Je m'amusais, est-ce que ça ne se voyait pas ? Et baissant la tête, je regardais la flèche. Mes cheveux revenant me manger la moitié du visage. Pas bien. Super mal pour être sincère.

- Non… toi, qu'est-ce que tu fous ? C'est quoi ton problème !

Subitement, j'augmentais le volume. Me mettant à lui crier après. En vrac. Le cerveau anesthésié. Les effets des médocs se dissipant progressivement. Sur la pente descendante. Obsédé par mon frère. Puis, je me penchais pour récupérer la flèche avant de relever la tête et de le regarder. Un souffle de provocation agitant mes pupilles dilatées.

- Je crois que ça t'appartient.

La flèche. C'est de ça que je parlais. De cette flèche qui lui appartenait et que je venais de saisir entre mes doigts. Longs et fins. Des doigts d'intellectuel, avec mes mains parfaites. Des mains qui n'avaient jamais eu besoin d'accomplir le moindre travail manuel. Pas comme Kyle. Kyle qui créait, Kyle qui sculptait le bois, Kyle qui concevait et qui donnait vie à la matière. Et sa flèche, bien gentiment, très poliment, en gentil garçon, je la lui rendais. La cassant en deux et en lui balançant à la figure. Sourcils froncés. Les traits déformés et la bouche grimaçant. Des larmes menaçant de dégringoler en prime sur mes joues. Sous tension. Prêt à rompre, enfermé dans un rôle qui ne m'allait pas.

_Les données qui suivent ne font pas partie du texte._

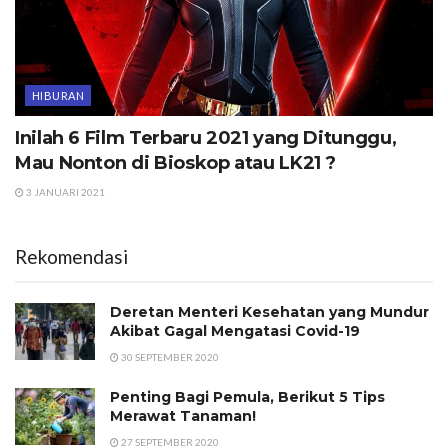
HIBURAN
Inilah 6 Film Terbaru 2021 yang Ditunggu,
Mau Nonton di Bioskop atau LK21 ?
3 JANUARI 2021
Rekomendasi
Deretan Menteri Kesehatan yang Mundur
Akibat Gagal Mengatasi Covid-19
30 SEPTEMBER 2020
Penting Bagi Pemula, Berikut 5 Tips
Merawat Tanaman!
27 SEPTEMBER 2020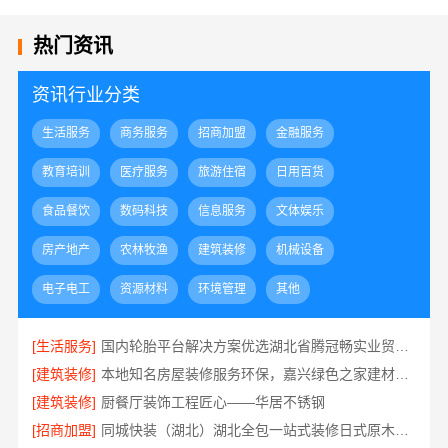
热门资讯
资讯行业分类
生活服务
商务服务
招商加盟
金融服务
教育培训
医疗服务
旅游住宿
日用百货
食品餐饮
数码科技
信息服务
文体娱乐
房产地产
农林牧渔
建筑装修
机械设备
电子电工
资源材料
环境管理
其他
[生活服务]
国内轮胎平台解决方案优选湖北省腾冠畅实业贸易有限公司
[建筑装修]
本地知名房屋装修服务环保，嘉兴绿色之家建材科技绿色首选
[建筑装修]
厨餐厅装饰工程匠心——华居不锈钢
[招商加盟]
同城快装（湖北）湖北全包一站式装修日式原木风快速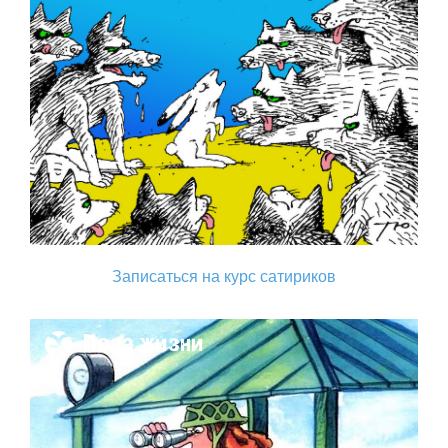
Записаться на курс сатириков
Поза жизни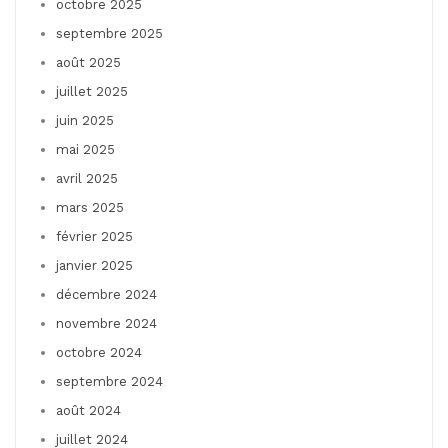
octobre 2025
septembre 2025
août 2025
juillet 2025
juin 2025
mai 2025
avril 2025
mars 2025
février 2025
janvier 2025
décembre 2024
novembre 2024
octobre 2024
septembre 2024
août 2024
juillet 2024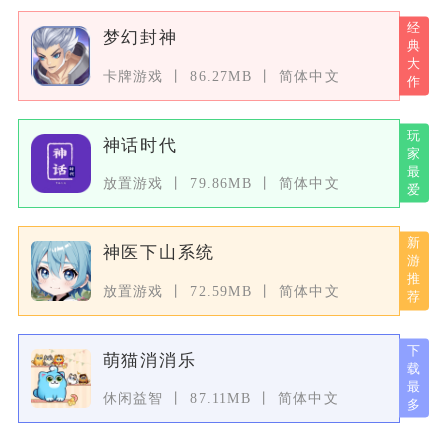
梦幻封神
卡牌游戏
86.27MB
简体中文
神话时代
放置游戏
79.86MB
简体中文
神医下山系统
放置游戏
72.59MB
简体中文
萌猫消消乐
休闲益智
87.11MB
简体中文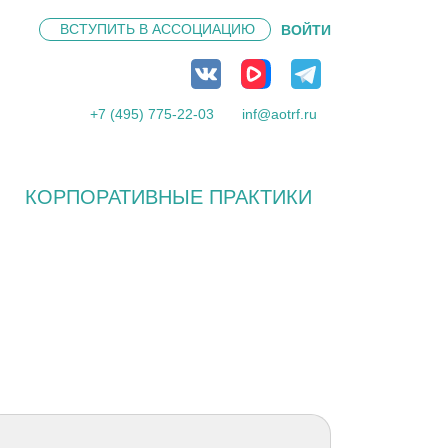
ВСТУПИТЬ В
АССОЦИАЦИЮ
ВОЙТИ
+7 (495) 775-22-03
inf@aotrf.ru
КОРПОРАТИВНЫЕ ПРАКТИКИ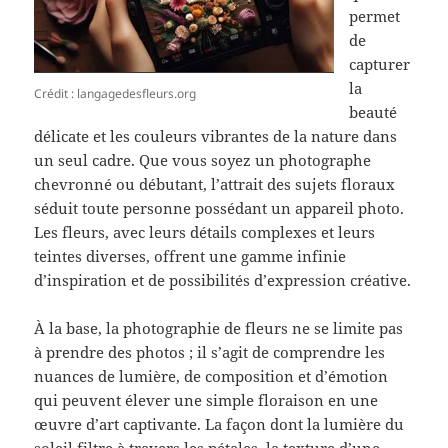
permet
de
capturer
la
Crédit : langagedesfleurs.org
beauté
délicate et les couleurs vibrantes de la nature dans
un seul cadre. Que vous soyez un photographe
chevronné ou débutant, l’attrait des sujets floraux
séduit toute personne possédant un appareil photo.
Les fleurs, avec leurs détails complexes et leurs
teintes diverses, offrent une gamme infinie
d’inspiration et de possibilités d’expression créative.
À la base, la photographie de fleurs ne se limite pas
à prendre des photos ; il s’agit de comprendre les
nuances de lumière, de composition et d’émotion
qui peuvent élever une simple floraison en une
œuvre d’art captivante. La façon dont la lumière du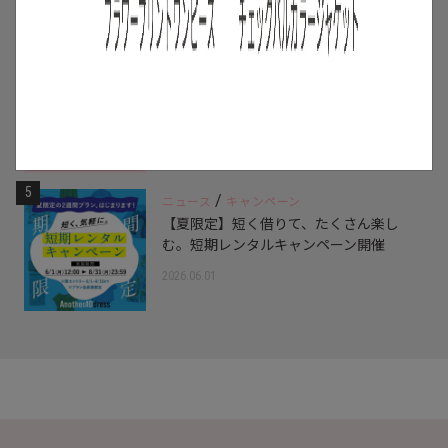
2026.07.16
4
/
特集
アイテム
スタッフに聞いた！レンタルして良かっ
たモノ【リアルレビュー#10】
2026.07.28
5
/
ニュース
キャンペーン
【夏限定】短く借りて、たくさん楽し
む。短期レンタルキャンペーン開催
2026.06.01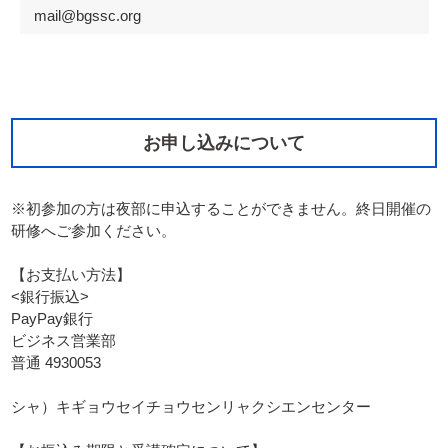
mail@bgssc.org
お申し込みについて
※初参加の方は夜部に申込することができません。終日開催の
研修へご参加ください。
【お支払い方法】
<銀行振込>
PayPay銀行
ビジネス営業部
普通 4930053
シャ）キギョウセイチョウセンリャクシエンセンター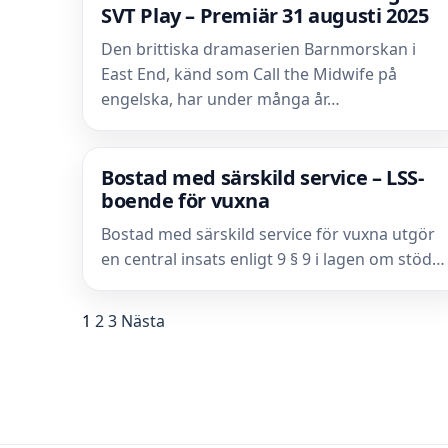
SVT Play – Premiär 31 augusti 2025
Den brittiska dramaserien Barnmorskan i
East End, känd som Call the Midwife på
engelska, har under många år…
Bostad med särskild service – LSS-
boende för vuxna
Bostad med särskild service för vuxna utgör
en central insats enligt 9 § 9 i lagen om stöd…
1
2
3
Nästa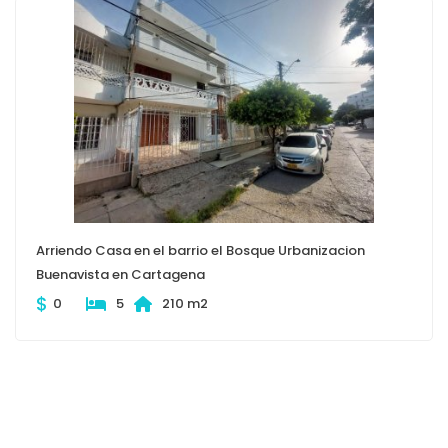
Arriendo Casa en el barrio el Bosque Urbanizacion
Buenavista en Cartagena
$
0
5
210 m2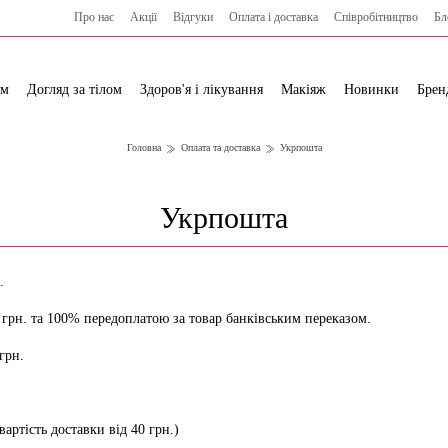
Про нас
Акції
Відгуки
Оплата і доставка
Cпівробітництво
Бл
ям
Догляд за тілом
Здоров'я і лікування
Макіяж
Новинки
Брен
Головна
Оплата та доставка
Укрпошта
Укрпошта
.
 грн. та 100% передоплатою за товар банківським переказом.
грн.
артість доставки від 40 грн.)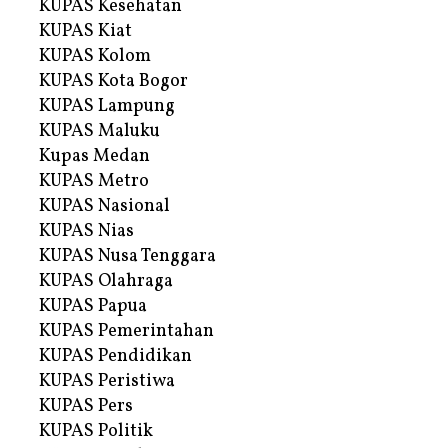
KUPAS Kesehatan
KUPAS Kiat
KUPAS Kolom
KUPAS Kota Bogor
KUPAS Lampung
KUPAS Maluku
Kupas Medan
KUPAS Metro
KUPAS Nasional
KUPAS Nias
KUPAS Nusa Tenggara
KUPAS Olahraga
KUPAS Papua
KUPAS Pemerintahan
KUPAS Pendidikan
KUPAS Peristiwa
KUPAS Pers
KUPAS Politik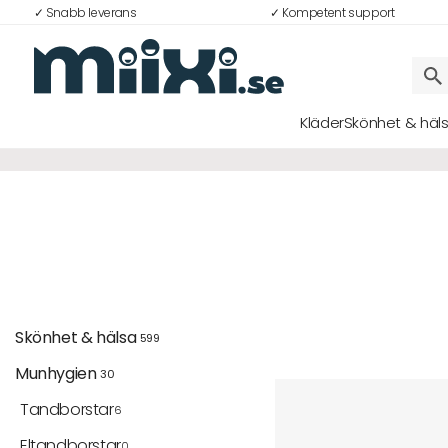
✓ Snabb leverans
✓ Kompetent support
Kläder
Skönhet & häl
Logga in
E-postadress
Lösenord
Skönhet & hälsa 
599
Munhygien 
30
Logga in
Tandborstar
6
Bli medlem i Club Miixi
Eltandborstar
0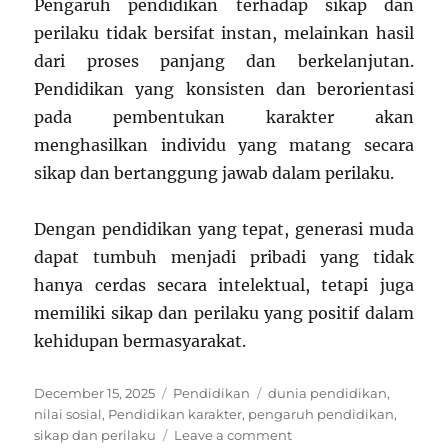
Pengaruh pendidikan terhadap sikap dan
perilaku tidak bersifat instan, melainkan hasil
dari proses panjang dan berkelanjutan.
Pendidikan yang konsisten dan berorientasi
pada pembentukan karakter akan
menghasilkan individu yang matang secara
sikap dan bertanggung jawab dalam perilaku.
Dengan pendidikan yang tepat, generasi muda
dapat tumbuh menjadi pribadi yang tidak
hanya cerdas secara intelektual, tetapi juga
memiliki sikap dan perilaku yang positif dalam
kehidupan bermasyarakat.
Posted
Categories
Tags
December 15, 2025
Pendidikan
dunia pendidikan
,
on
nilai sosial
,
Pendidikan karakter
,
pengaruh pendidikan
,
on
sikap dan perilaku
Leave a comment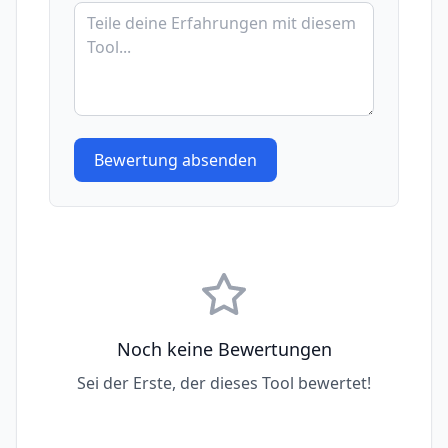
Bewertung absenden
Noch keine Bewertungen
Sei der Erste, der dieses Tool bewertet!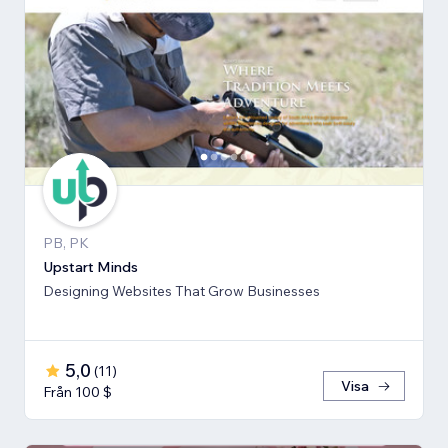
PB, PK
Upstart Minds
Designing Websites That Grow Businesses
5,0
(
11
)
Visa
Från 100 $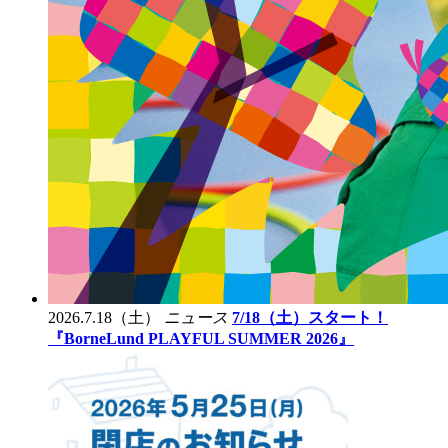
2026.7.18（土）
ニュース
7/18（土）スタート！
『BorneLund PLAYFUL SUMMER 2026』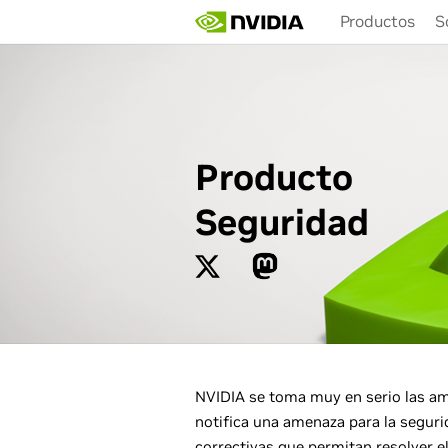
Skip
Productos
S
to
main
content
Producto
Seguridad
NVIDIA se toma muy en serio las ame
notifica una amenaza para la seguri
correctivas que permitan resolver e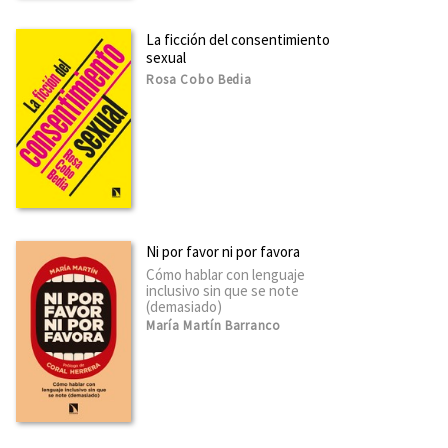
La ficción del consentimiento
sexual
Rosa Cobo Bedia
Ni por favor ni por favora
Cómo hablar con lenguaje
inclusivo sin que se note
(demasiado)
María Martín Barranco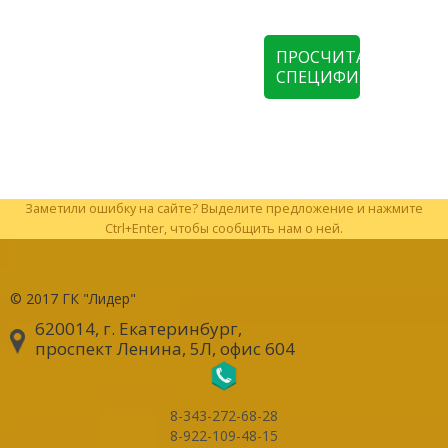
ПРОСЧИТАТЬ
СПЕЦИФИКАЦИЮ
Заметили ошибку на сайте? Выделите предложение и нажмите
Ctrl+Enter, чтобы сообщить нам о ней.
© 2017
ГК "Лидер"
620014, г. Екатеринбург
,
проспект Ленина, 5Л, офис 604
8-343-272-68-28
8-922-109-48-15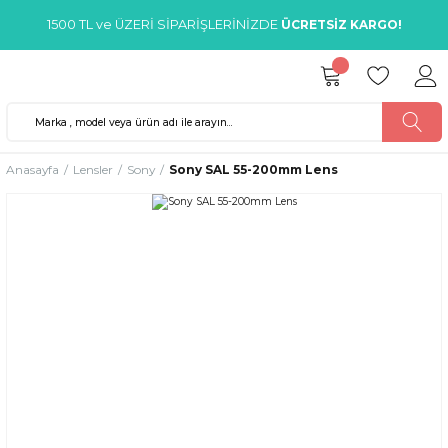
1500 TL ve ÜZERİ SİPARİŞLERİNİZDE
ÜCRETSİZ KARGO!
Anasayfa
Lensler
Sony
Sony SAL 55-200mm Lens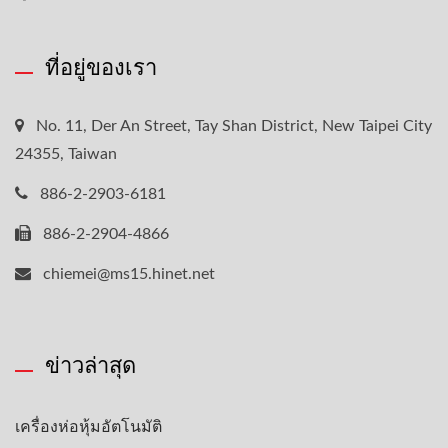
ที่อยู่ของเรา
No. 11, Der An Street, Tay Shan District, New Taipei City
24355, Taiwan
886-2-2903-6181
886-2-2904-4866
chiemei@ms15.hinet.net
ข่าวล่าสุด
เครื่องห่อหุ้มอัตโนมัติ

Un rôle de petit merdeux que je m'inventais. Luttant contre moi-même et contre tout le reste de la terre aussi. Demandant de l'aide au fond. Une aide que m'apportait Ezechiel, une aide que me procurait les médicaments, mais aussi une aide qui me paraissait de plus en plus difficile à accepter, tant je tombais bas...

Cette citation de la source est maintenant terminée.